Dim conn As SqlConnection
Dim cmd As SqlCommand
Dim tran As SqlTransaction
' Create a New Connection
conn = New SqlConnection("ConnString")
' Open the Connection
conn.Open()
' Create a new Command object
cmd = New SqlCommand()
' Create a new Transaction
tran = conn.BeginTransaction
' Set the Transaction within which the Commands execute
cmd.Transaction = tran
Try
  ' Insert the Order header
  ' Set the Command properties
   With cmd
      .CommandType = CommandType.StoredProcedure
      .CommandText = "InsertOrderHeader"
      .Connection = conn
      ' Add input and output parameters
      .Parameters.Add("@CustomerId", SqlDbType.Int)
      .Parameters("@CustomerId").Direction = ParameterDirection.Input
      …
      ' Set the parameter values
      .Parameters("@CustomerId").Value = 1
      …
      ' Execute the command
      .ExecuteNonQuery()
      ' Get the OrderId of the newly selected order header
      OrderId = .Parameters("@OrderId").Value
      ' Clear the parameters for the next command
      .Parameters.clear()
   End With

   ' Insert the Order Details
   ' Set Command properties
   With cmd
      .CommandType = CommandType.StoredProcedure
      .CommandText = "InsertOrderDetail"
      .Connection = conn
      ' Add parameters
      .Parameters.Add("@OrderId", SqlDbType.Int)
      .Parameters("@OrderId").SourceColumn = "OrderId"
      .Parameters("@OrderId").Direction = ParameterDirection.Input
      …
      ' Set the parameter values
      .Parameters("@OrderId").Value = OrderId
      .Parameters("@ItemId").Value = 100
      …
      ' Execute the command
      .ExecuteNonQuery()
      ' Repeat the above few lines for each order detail
   End With
   
   ' Commit the Transaction
   tran.Commit()
Catch
   ' Rollback the Transaction
   tran.Rollback()
Finally
   ' Cleanup Code
   ' Close the Connection
   conn.Close()
End Try

As you see in the above code fragment, the two commands are being executed as part of a single transaction. If either of them fails, the transaction aborts and any changes made to the database are rolled back. Wrapping the code in a try/catch/finally block ensures that your transaction executes correctly; the transaction is committed at the very end of the try block when both the commands have been executed successfully. Any exception thrown is caught in the catch block where the transaction is aborted to undo changes made within the transaction.

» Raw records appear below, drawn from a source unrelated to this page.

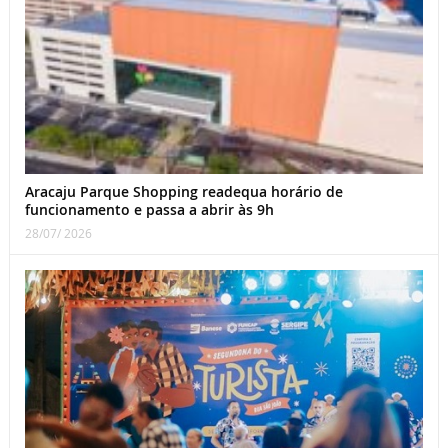
Aracaju Parque Shopping readequa horário de
funcionamento e passa a abrir às 9h
28/07/ 2026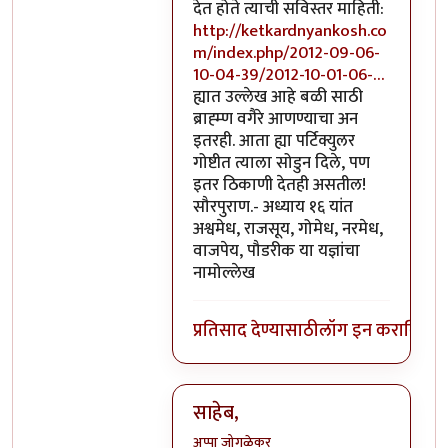
देत होते त्याची सविस्तर माहिती:
http://ketkardnyankosh.co
m/index.php/2012-09-06-
10-04-39/2012-10-01-06-…
ह्यात उल्लेख आहे बळी साठी
ब्राह्म्ण वगैरे आणण्याचा अन
इतरही. आता ह्या पर्टिक्युलर
गोष्टीत त्याला सोडुन दिले, पण
इतर ठिकाणी देतही असतील!
सौरपुराण.- अध्याय १६ यांत
अश्वमेध, राजसूय, गोमेध, नरमेध,
वाजपेय, पौडरीक या यज्ञांचा
नामोल्लेख
प्रतिसाद देण्यासाठी
लॉग इन करा
किंवा
स
साहेब,
अप्पा जोगळेकर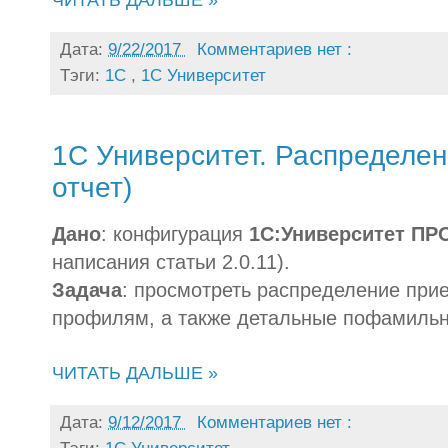
Дата:
9/22/2017
Комментариев нет :
Тэги:
1С
,
1С Университет
1С Университет. Распределе
отчет)
Дано
: конфигурация
1С:Университет ПР
написания статьи 2.0.11).
Задача
: просмотреть распределение при
профилям, а также детальные пофамильн
ЧИТАТЬ ДАЛЬШЕ »
Дата:
9/12/2017
Комментариев нет :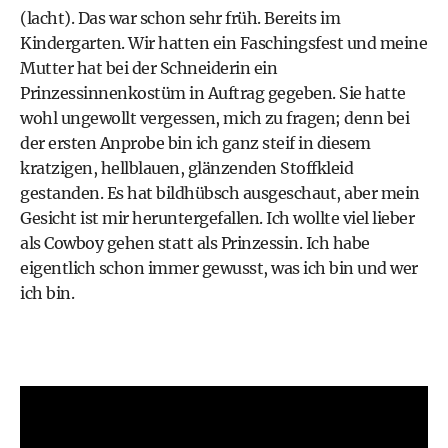
(lacht). Das war schon sehr früh. Bereits im
Kindergarten. Wir hatten ein Faschingsfest und meine
Mutter hat bei der Schneiderin ein
Prinzessinnenkostüm in Auftrag gegeben. Sie hatte
wohl ungewollt vergessen, mich zu fragen; denn bei
der ersten Anprobe bin ich ganz steif in diesem
kratzigen, hellblauen, glänzenden Stoffkleid
gestanden. Es hat bildhübsch ausgeschaut, aber mein
Gesicht ist mir heruntergefallen. Ich wollte viel lieber
als Cowboy gehen statt als Prinzessin. Ich habe
eigentlich schon immer gewusst, was ich bin und wer
ich bin.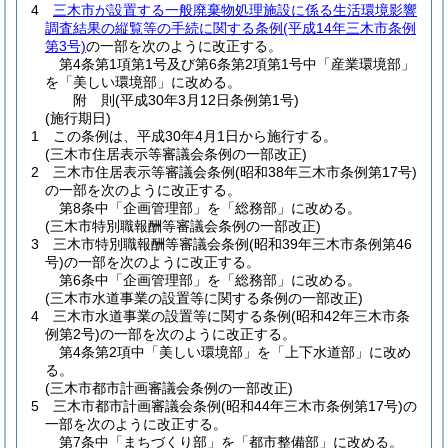
4
三木市が設置する一般廃棄物処理施設に係る生活環境影響
調査結果の縦覧等の手続に関する条例
(平成14年三木市条例
第3号)
の一部を次のように改正する。
第4条第1項第1号及び第6条第2項第1号中「産業環境部」
を「美しい環境部」に改める。
附
則
(平成30年3月12日
条例第1号)
(施行期日)
1
この条例は、平成30年4月1日から施行する。
(三木市住居表示等審議会条例の一部改正)
2
三木市住居表示等審議会条例
(昭和38年三木市条例第17号)
の一部を次のように改正する。
第8条中「企画管理部」を「総務部」に改める。
(三木市特別職報酬等審議会条例の一部改正)
3
三木市特別職報酬等審議会条例
(昭和39年三木市条例第46
号)
の一部を次のように改正する。
第6条中「企画管理部」を「総務部」に改める。
(三木市水道事業の設置等に関する条例の一部改正)
4
三木市水道事業の設置等に関する条例
(昭和42年三木市条
例第2号)
の一部を次のように改正する。
第4条第2項中「美しい環境部」を「上下水道部」に改め
る。
(三木市都市計画審議会条例の一部改正)
5
三木市都市計画審議会条例
(昭和44年三木市条例第17号)
の
一部を次のように改正する。
第7条中「まちづくり部」を「都市整備部」に改める。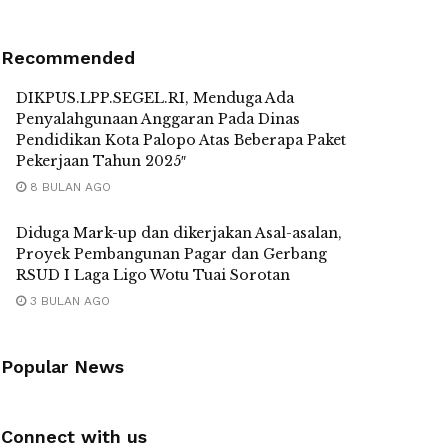
Recommended
DIKPUS.LPP.SEGEL.RI, Menduga Ada
Penyalahgunaan Anggaran Pada Dinas
Pendidikan Kota Palopo Atas Beberapa Paket
Pekerjaan Tahun 2025″
8 BULAN AGO
Diduga Mark-up dan dikerjakan Asal-asalan,
Proyek Pembangunan Pagar dan Gerbang
RSUD I Laga Ligo Wotu Tuai Sorotan
3 BULAN AGO
Popular News
Connect with us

Controlling a transaction through ADO.NET objects results in less efficient locking as compared to using explicit transactions in stored procedures. The reason is that an ADO.NET manual transaction takes at least as many round trips to the DBMS as there are operations to execute within the transaction in addition to trips that begin and end the transaction. You keep hold of locks while calls are sent back and forth between your ADO.NET code and the database server.